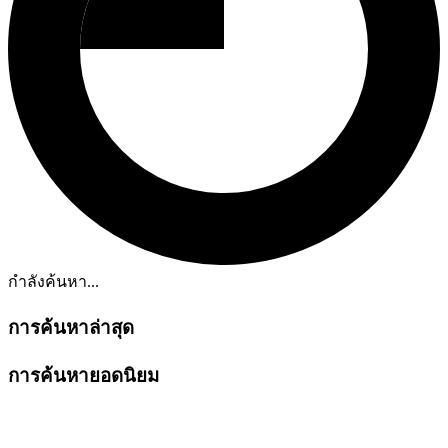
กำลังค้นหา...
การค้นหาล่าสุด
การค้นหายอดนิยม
...
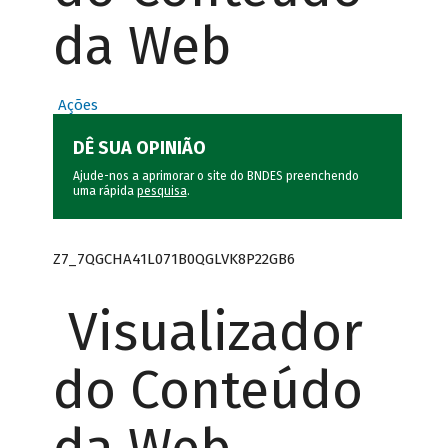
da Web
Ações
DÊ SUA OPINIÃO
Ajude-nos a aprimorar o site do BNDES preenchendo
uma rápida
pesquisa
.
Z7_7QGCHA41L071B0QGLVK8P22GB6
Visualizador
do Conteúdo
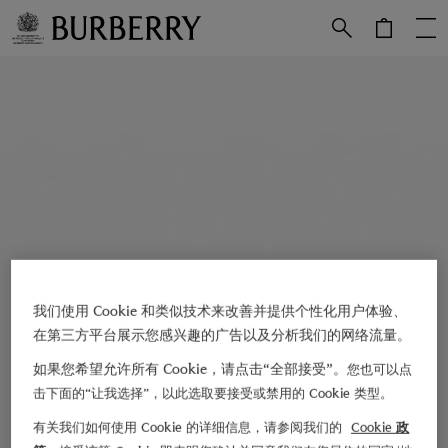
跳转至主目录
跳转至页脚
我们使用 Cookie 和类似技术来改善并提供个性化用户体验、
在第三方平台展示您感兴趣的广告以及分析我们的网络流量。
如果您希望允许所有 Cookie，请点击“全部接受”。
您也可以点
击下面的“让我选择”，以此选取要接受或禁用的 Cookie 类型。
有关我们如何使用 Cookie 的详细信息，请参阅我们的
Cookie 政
---
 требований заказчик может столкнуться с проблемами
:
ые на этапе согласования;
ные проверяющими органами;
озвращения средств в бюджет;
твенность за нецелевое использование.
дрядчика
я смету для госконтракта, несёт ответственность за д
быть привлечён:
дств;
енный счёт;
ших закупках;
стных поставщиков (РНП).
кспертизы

What to do: All lines in the entries above that hold the word "Cookie" need to be copied.

Your response:
我们使用 Cookie 和类似技术来改善并提供个性化用户体验、
如果您希望允许所有 Cookie，请点击“全部接受”。
击下面的“让我选择”，以此选取要接受或禁用的 Cookie 类型。
有关我们如何使用 Cookie 的详细信息，请参阅我们的
Cookie 政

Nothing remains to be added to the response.